The day had been everything he could have hoped for.
* * *
Jimmy felt the cold steel of the tip of the gun’s muzzle kissing his forehead.
He’d been waiting for this.
One of Volkov’s men, maybe, or someone Yakovlev had sent.
“You know what?” The words were sinister and familiar. He didn’t recognize the voice. “I think you need a better view.” The pressure lifted from Jimmy’s forehead and moved into the space between his eyes.
He’d lived this moment a hundred times before, but it was different every time, just as much as it was the same.
How many enemies had he made by now? They outweighed friends at this point.
For every favor he had owed to him, he’d probably drawn as much if not more ill will.
Any number of people could have put targets on him.
Jimmy felt an overwhelming sense of exhaustion coupled with resignation.
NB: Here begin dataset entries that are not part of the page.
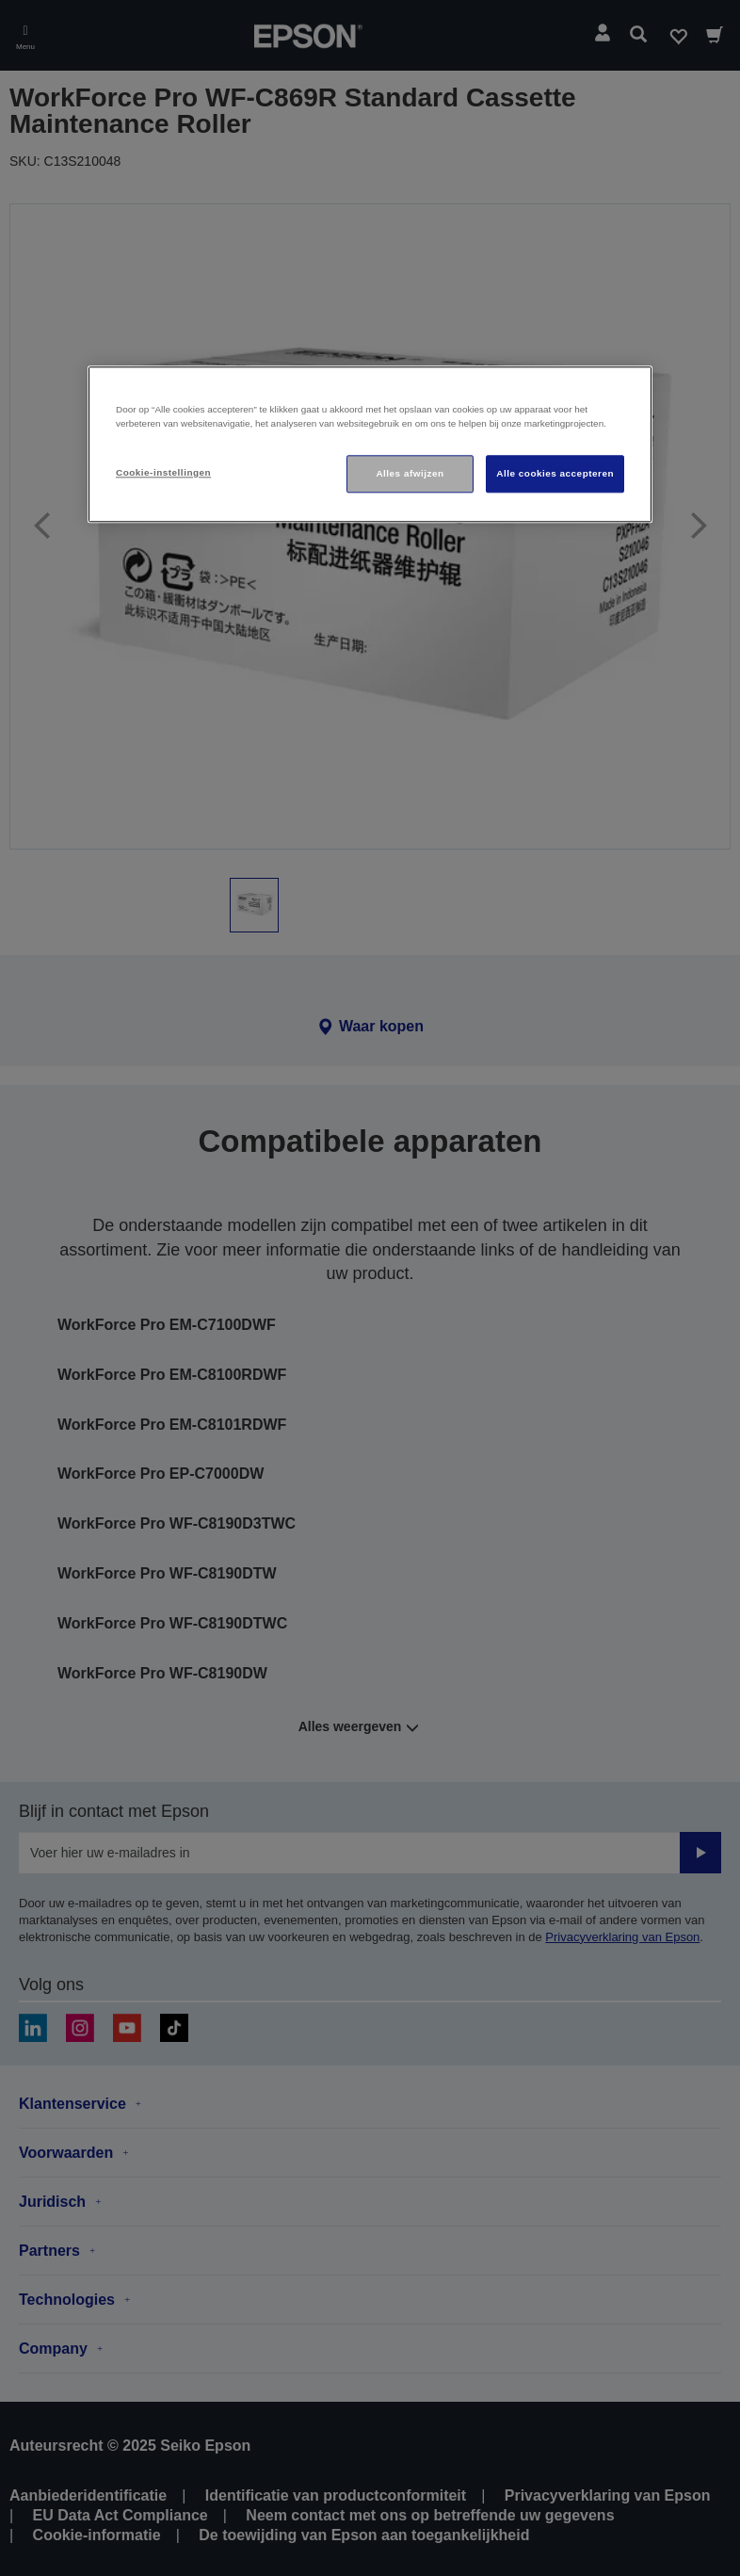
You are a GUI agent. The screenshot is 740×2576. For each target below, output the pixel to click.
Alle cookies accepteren (555, 473)
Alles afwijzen (409, 473)
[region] (370, 445)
He’d put so much of his life into this plan that he couldn’t back out now.
He had to keep going, had to make it work.
It was the most important thing in his life.
“There, that’s better,” the phantom voice continued. “Now, you have a front row seat to the big show.”
He wondered if it would be a relief to die.
“You don’t have a gun,” the voice said. “You’re going to die by the gun, just like your daddy. You couldn’t save him. You can’t save yourself. You can’t even avenge him properly. You are weak. You are nothing. You are such a disappointment. I pity you, Jimmy boy.”
“Why would you care?” Jimmy said. He had nothing to lose. A guy who hadn’t made the kill by now wasn’t intending to pull the trigger. Too much talking.
Bang!
It would be so easy to die.
And yet somehow, he was awake, and shaking.
The tremors were violent.
Convulsions.
Jimmy reached for the light, but it was daylight already.
He remembered his nonna calling him a vampire, and wondered if that was how he’d stayed alive this long.
Maybe Sale hadn’t thought to get him staked through the heart.
* * *
The first photo was out of focus, but he could see that one of the figures, caught midmovement, had a hood pulled over their head.
However, as the series of shots progressed, the hood came off, and a face was exposed. Still blurry, and blown up too large for the resolution to hold from the security camera footage. Chin at a defiant angle, or maybe that was his mind adding the details it wanted to see.
Jimmy’s heart fluttered.
It was her.
It had to be.
It could only be.
Chiara…
How many times in London had he thought he’d caught a glimpse of her, only to get close and realize that the woman in question didn’t look anything like her.
It could be Chiara, though.
There was a similarity to the features that his mind kept filling in. But the last of the photos made him wonder. The massive brute of a man with her forced the hood back down over her head, like he really didn’t want her seen. Not by anyone or anything.
“Don’t ask me what I had to do to find these,” said Daniel.
“Is that a subtle way of saying I should be paying you more?” Jimmy asked, still flicking through the images, staring at her face.
“Now, that’s a question you should consider, but I can help with the answer, which is obviously yes. I’m worth every cent.” Daniel laughed.
Jimmy was paying him a lot, but he’d more than earned it, not just with this stuff. The real worth in what his team was doing came through helping the family open up new markets and ways of working online.